Extracted page text data

-*-*-

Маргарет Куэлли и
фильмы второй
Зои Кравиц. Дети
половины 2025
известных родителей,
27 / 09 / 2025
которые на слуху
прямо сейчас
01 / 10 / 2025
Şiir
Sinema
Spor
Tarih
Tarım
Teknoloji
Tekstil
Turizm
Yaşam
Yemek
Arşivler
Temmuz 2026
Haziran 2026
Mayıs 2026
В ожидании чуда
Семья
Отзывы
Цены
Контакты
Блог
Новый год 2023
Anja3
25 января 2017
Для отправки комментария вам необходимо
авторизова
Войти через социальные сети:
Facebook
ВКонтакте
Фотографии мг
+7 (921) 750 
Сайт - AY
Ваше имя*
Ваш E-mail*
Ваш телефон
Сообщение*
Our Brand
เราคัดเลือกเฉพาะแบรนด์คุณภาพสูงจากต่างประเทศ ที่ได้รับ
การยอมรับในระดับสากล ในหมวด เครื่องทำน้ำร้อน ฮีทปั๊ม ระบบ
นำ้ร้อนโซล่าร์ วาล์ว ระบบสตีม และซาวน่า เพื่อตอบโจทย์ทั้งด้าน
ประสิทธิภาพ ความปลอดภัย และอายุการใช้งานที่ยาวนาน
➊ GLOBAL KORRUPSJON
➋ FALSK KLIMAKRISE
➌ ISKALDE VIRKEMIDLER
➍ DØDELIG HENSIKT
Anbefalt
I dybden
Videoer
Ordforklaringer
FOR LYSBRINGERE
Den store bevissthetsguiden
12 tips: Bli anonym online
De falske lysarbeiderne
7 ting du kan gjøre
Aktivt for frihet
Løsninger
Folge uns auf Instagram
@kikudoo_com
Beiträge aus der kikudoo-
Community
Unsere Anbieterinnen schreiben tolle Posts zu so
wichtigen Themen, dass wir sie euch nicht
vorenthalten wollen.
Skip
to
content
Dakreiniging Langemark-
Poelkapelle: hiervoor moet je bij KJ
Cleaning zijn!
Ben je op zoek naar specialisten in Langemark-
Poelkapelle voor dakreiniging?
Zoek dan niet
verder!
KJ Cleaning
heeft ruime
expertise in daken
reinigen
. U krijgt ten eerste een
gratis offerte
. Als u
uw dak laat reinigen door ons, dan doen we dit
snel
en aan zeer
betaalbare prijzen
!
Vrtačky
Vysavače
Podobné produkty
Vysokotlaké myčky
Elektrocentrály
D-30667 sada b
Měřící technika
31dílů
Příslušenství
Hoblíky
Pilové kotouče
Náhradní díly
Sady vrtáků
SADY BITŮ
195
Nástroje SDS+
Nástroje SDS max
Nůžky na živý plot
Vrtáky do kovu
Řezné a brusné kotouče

-*-*-

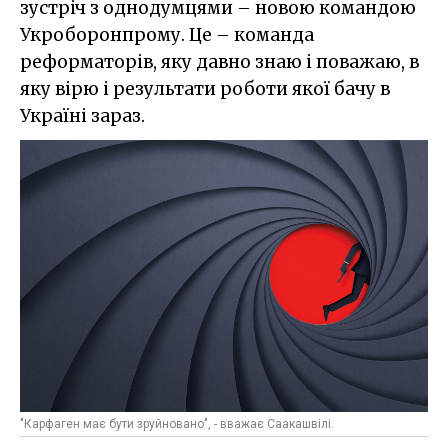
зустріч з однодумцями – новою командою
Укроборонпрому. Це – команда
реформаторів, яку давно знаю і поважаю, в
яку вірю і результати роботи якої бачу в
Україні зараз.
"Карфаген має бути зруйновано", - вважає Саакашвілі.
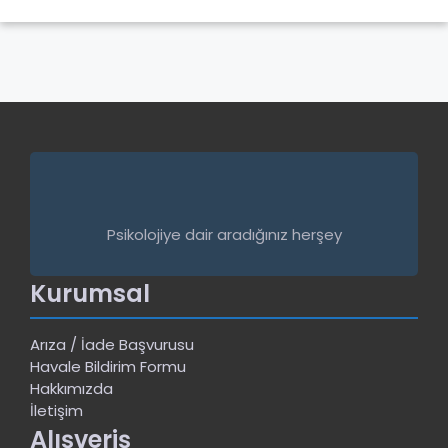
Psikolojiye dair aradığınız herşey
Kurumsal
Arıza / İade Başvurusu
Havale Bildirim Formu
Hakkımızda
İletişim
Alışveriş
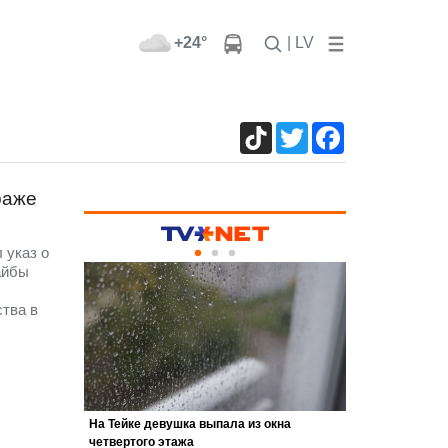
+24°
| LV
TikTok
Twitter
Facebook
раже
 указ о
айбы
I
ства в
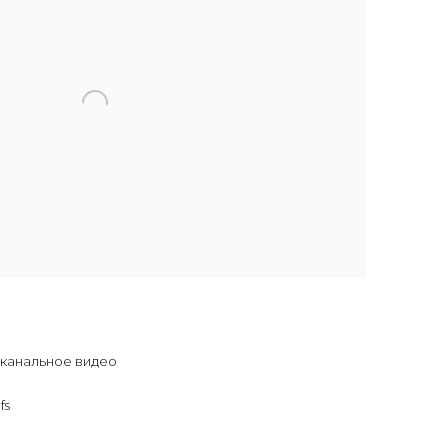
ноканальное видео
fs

-*-*-

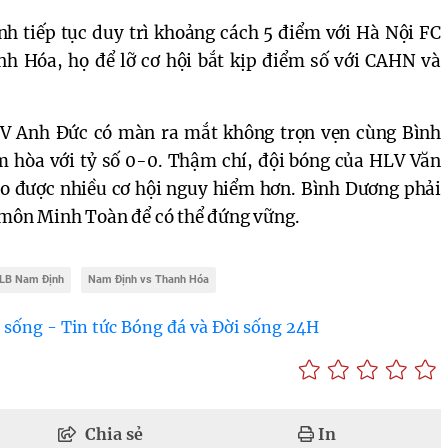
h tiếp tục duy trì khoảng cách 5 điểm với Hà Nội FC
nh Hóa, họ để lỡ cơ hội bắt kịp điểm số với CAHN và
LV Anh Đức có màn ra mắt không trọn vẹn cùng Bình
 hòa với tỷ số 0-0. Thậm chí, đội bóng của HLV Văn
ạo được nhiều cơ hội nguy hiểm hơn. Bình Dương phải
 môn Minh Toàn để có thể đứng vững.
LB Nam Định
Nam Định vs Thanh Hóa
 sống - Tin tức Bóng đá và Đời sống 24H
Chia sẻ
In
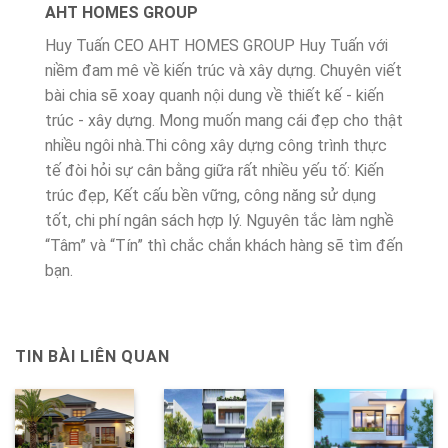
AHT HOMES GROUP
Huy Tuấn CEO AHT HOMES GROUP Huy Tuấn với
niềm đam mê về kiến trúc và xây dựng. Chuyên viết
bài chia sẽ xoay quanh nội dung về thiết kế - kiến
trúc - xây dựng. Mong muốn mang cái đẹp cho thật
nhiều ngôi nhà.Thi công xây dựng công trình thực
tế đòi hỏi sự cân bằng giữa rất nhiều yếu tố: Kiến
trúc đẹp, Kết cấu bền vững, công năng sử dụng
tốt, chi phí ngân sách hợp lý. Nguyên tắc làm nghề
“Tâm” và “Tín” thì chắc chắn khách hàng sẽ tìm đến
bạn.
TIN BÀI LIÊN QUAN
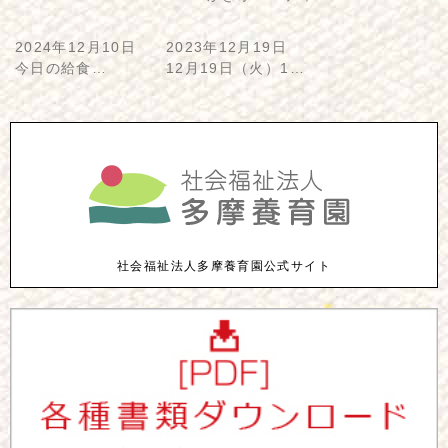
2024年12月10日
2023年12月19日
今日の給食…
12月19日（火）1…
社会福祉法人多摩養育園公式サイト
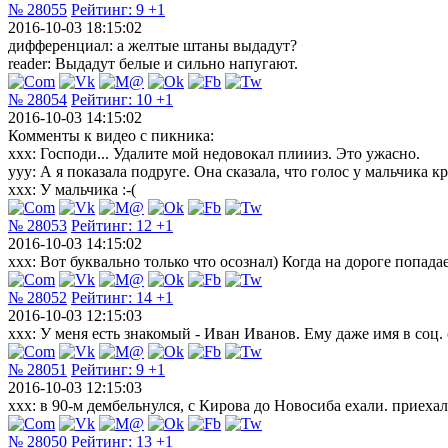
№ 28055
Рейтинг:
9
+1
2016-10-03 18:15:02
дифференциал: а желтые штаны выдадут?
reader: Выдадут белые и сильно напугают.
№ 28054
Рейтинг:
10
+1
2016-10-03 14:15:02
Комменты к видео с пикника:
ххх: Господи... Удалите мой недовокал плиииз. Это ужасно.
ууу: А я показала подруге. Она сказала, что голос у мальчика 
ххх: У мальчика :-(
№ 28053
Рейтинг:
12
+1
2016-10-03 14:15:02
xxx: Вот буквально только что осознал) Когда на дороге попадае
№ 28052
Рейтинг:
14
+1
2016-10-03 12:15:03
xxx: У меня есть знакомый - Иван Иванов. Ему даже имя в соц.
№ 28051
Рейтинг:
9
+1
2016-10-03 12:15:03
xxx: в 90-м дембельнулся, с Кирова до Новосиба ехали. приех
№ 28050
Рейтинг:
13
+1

-*-*-

**WORK ITEM**
Looking at the entries above, can you reproduce exactly the lines from the one that holds "Маргарет Куэлли и" through the one that holds "Zoek dan niet", and only those?

**OUTPUT BELOW**
Маргарет Куэлли и
фильмы второй
Зои Кравиц. Дети
половины 2025
известных родителей,
27 / 09 / 2025
которые на слуху
прямо сейчас
01 / 10 / 2025
Şiir
Sinema
Spor
Tarih
Tarım
Teknoloji
Tekstil
Turizm
Yaşam
Yemek
Arşivler
Temmuz 2026
Haziran 2026
Mayıs 2026
В ожидании чуда
Семья
Отзывы
Цены
Контакты
Блог
Новый год 2023
Anja3
25 января 2017
Для отправки комментария вам необходимо
авторизова
Войти через социальные сети:
Facebook
ВКонтакте
Фотографии мг
+7 (921) 750 
Сайт - AY
Ваше имя*
Ваш E-mail*
Ваш телефон
Сообщение*
Our Brand
เราคัดเลือกเฉพาะแบรนด์คุณภาพสูงจากต่างประเทศ ที่ได้รับ
การยอมรับในระดับสากล ในหมวด เครื่องทำน้ำร้อน ฮีทปั๊ม ระบบ
นำ้ร้อนโซล่าร์ วาล์ว ระบบสตีม และซาวน่า เพื่อตอบโจทย์ทั้งด้าน
ประสิทธิภาพ ความปลอดภัย และอายุการใช้งานที่ยาวนาน
➊ GLOBAL KORRUPSJON
➋ FALSK KLIMAKRISE
➌ ISKALDE VIRKEMIDLER
➍ DØDELIG HENSIKT
Anbefalt
I dybden
Videoer
Ordforklaringer
FOR LYSBRINGERE
Den store bevissthetsguiden
12 tips: Bli anonym online
De falske lysarbeiderne
7 ting du kan gjøre
Aktivt for frihet
Løsninger
Folge uns auf Instagram
@kikudoo_com
Beiträge aus der kikudoo-
Community
Unsere Anbieterinnen schreiben tolle Posts zu so
wichtigen Themen, dass wir sie euch nicht
vorenthalten wollen.
Skip
to
content
Dakreiniging Langemark-
Poelkapelle: hiervoor moet je bij KJ
Cleaning zijn!
Ben je op zoek naar specialisten in Langemark-
Poelkapelle voor dakreiniging?
Zoek dan niet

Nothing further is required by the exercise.